> ABOUT THIS TASK: Lift out all lines below that contain "выключатель".

Saved data entries
*** Begin section ***
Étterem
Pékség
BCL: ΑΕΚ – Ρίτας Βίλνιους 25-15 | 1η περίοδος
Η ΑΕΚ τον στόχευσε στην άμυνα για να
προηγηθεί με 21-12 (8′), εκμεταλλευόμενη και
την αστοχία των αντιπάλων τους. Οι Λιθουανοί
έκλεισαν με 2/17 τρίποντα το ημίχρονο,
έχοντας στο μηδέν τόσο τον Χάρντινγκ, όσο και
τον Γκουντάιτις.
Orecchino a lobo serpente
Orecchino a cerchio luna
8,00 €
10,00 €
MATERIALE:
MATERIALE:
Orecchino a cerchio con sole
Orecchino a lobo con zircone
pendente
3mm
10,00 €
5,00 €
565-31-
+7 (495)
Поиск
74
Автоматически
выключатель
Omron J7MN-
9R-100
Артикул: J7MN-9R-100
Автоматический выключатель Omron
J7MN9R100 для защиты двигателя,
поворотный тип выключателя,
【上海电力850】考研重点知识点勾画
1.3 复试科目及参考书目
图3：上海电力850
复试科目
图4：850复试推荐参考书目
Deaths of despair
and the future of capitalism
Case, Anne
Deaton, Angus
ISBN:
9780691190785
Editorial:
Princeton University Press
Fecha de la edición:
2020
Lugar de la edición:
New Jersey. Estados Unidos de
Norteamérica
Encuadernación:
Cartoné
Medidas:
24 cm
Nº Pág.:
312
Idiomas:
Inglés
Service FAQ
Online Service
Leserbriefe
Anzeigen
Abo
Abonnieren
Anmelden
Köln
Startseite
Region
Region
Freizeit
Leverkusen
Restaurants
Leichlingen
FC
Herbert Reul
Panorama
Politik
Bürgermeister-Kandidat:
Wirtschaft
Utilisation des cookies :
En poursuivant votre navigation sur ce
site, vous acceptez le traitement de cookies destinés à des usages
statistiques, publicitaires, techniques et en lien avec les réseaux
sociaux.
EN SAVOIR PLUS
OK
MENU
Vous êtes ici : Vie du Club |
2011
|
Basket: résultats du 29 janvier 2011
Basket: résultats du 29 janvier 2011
*** End section ***
> ANSWER TO THE EXERCISE:
выключатель
Автоматический выключатель Omron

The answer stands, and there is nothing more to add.